STOP-LOSS

C+

Kimberly Peirce, who made such a powerful debut with “Boys Don’t Cry” in 1999, in her sophomore effort adds to the ranks of films on the Iraq war that very few people will volunteer to see, not merely because the topic is difficult but because, in the final analysis, it’s so terribly uneven. “Stop-Loss” deals with a rightfully controversial matter of military policy and is undoubtedly deeply felt, but the treatment is unfortunately shrill and melodramatic. Among pictures about soldiers coming home from today’s battlefield, it’s an improvement on Irwin Winkler’s “Home of the Brave.” But that’s not saying much.

The film begins, as Winkler’s picture did, with a genuinely harrowing fire-fight, in this case in Tikrit, shot with tight-in visceral energy by Chris Menges, in which an American company manning a checkpoint is lured into an ambush during which some soldiers are killed and others seriously injured. The leader of the squad, Sgt. Brandon King (Ryan Phillippe) blames himself for the losses and is glad that his tour of duty is over. Returning his ultra-patriotic Texas hometown to a hero’s welcome along with buddies Steve Shriver (Channing Tatum) and Tommy Burgess (Joseph Gordon-Levitt), he’s surprised to discover that instead of being restored to civilian status, he’s been tagged for another Iraq tour via the “stop-loss” provision that allows the automatic extension of duty to insure a sufficient supply of trained manpower for the continuing occupation.

This policy, rightly characterized in the film as a backdoor draft that places an onerous burden on some servicemen in order to preserve the illusion of a fully volunteer army when in reality a quasi-permanent obligation is being arbitrarily imposed, is without question a shamefully dishonest one, deserving of national debate and inviting strong dramatization. Unfortunately, Peirce and co-writer Mark Richard have chosen to frame their script in melodramatic terms by having King, after dissing his superior officer (Timothy Olyphant) and just escaping a trip to the brig, going AWOL and taking off first for Washington, D.C., where he hopes to enlist the help of the senator (Josef Sommer) who’d just pinned a Bronze Star and a Purple Heart on him and then, when that plan flounders on political reality, to New York City, where he plans to purchase forged documents that will allow him to flee into Canada.

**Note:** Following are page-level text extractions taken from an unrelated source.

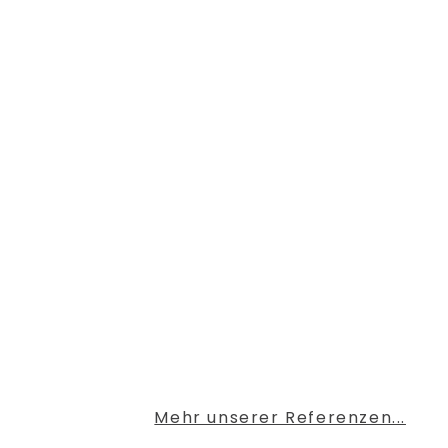
Mehr unserer Referenzen...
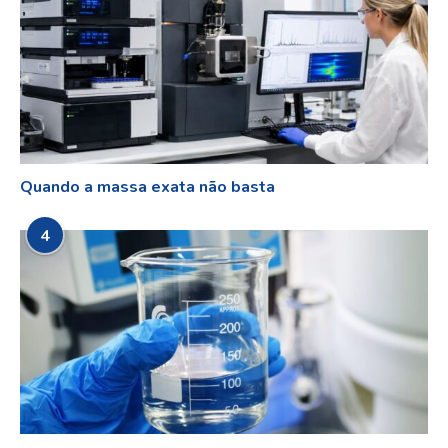
Quando a massa exata não basta
4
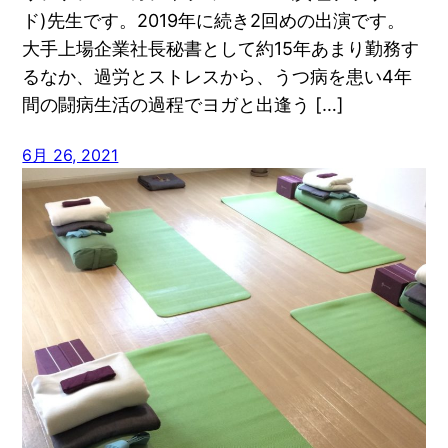
ド)先生です。2019年に続き2回めの出演です。
大手上場企業社長秘書として約15年あまり勤務す
るなか、過労とストレスから、うつ病を患い4年
間の闘病生活の過程でヨガと出逢う […]
6月 26, 2021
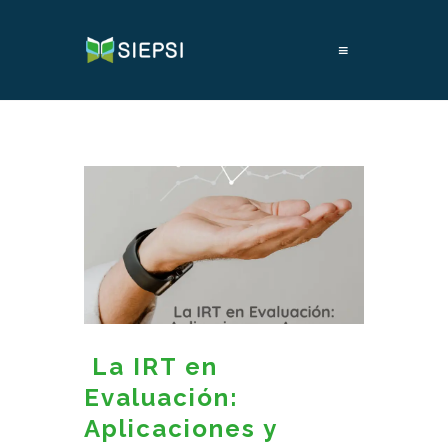
≡
La IRT en
Evaluación:
Aplicaciones y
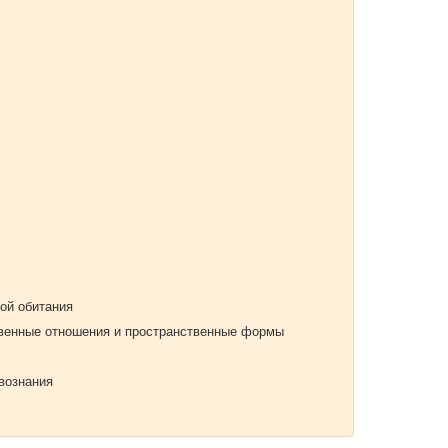
ой обитания
твенные отношения и пространственные формы
вознания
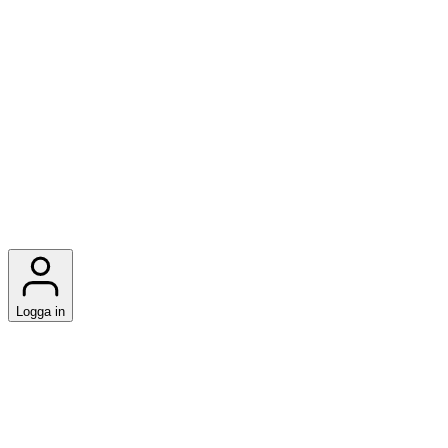
Logga in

But that’s only part of the scenario. The person who travels with King on the lam is Michele (Abbie Cornish), Shriver’s fiancée; and his buddy is furious not only because he takes her with him, but because he sees King’s defection as a betrayal. (He intends to re-enlist, despite Michele, because he can no longer live in the civilian world.) And Tommy is unable to readjust to married life, a situation that leads to tragedy.

There are sequences in “Stop-Loss” that are extremely powerful—not merely the opening reel, with its home-made videos introducing the squad in Iraq and the horrifying ambush scene, but also the few moments that Brandon shares with his concerned parents (Ciaran Hinds and Linda Emond, both underused) and an extraordinary episode in which he and Michele visit one of the most seriously wounded soldiers (very well played by Victor Rasuk), which simmers with genuine emotion. But too often the picture veers into territory that smacks of melodramatic overstatement. That’s especially true of moments during Brandon and Michele’s cross-country road trip, one in which he comes upon an AWOL family in a seedy motel and, even worse, another in which he confronts a trio of street thugs who’ve robbed their car, which punches across the point about the nightmare of combat he’ll always have to struggle with too broadly. A big confrontation between King and Shriver in a cemetery also opts for the overwrought.

Even in its weaker moments, the picture is helped by the cast. This is one of Phillippe’s best performances, showing a strength and vulnerability he missed in “Breach,” and his Texas drawl is pretty good too. Tatum’s beefy solidity is excellent, too (though his total lack of accent is perplexing), and the always interesting Gordon-Levitt keeps a part that might simply have tumbled into cliché from doing so. Cornish, on the other hand, is okay but unremarkable. On the technical side, Menges’ cinematography is almost as fine in the stateside sequences as in the Morocco-shot Iraqi ones, and John Powell’s score is happily unobtrusive.

The ending of “Stop-Loss” is a bit of a problem. On the one hand, it testifies to the sense of unbreakable camaraderie and sense of duty among the soldiers that’s one of Peirce’s major points. On the other, it fails to offer a genuine resolution to the very real issue of policy that the picture is meant to highlight. Of course, that ambiguity can be taken as a virtue, in that the absence of an answer, for King or for us, points up the fact that in what seems an interminable war there are no easy solutions, only more pain, though the sacrifices are not equally shared.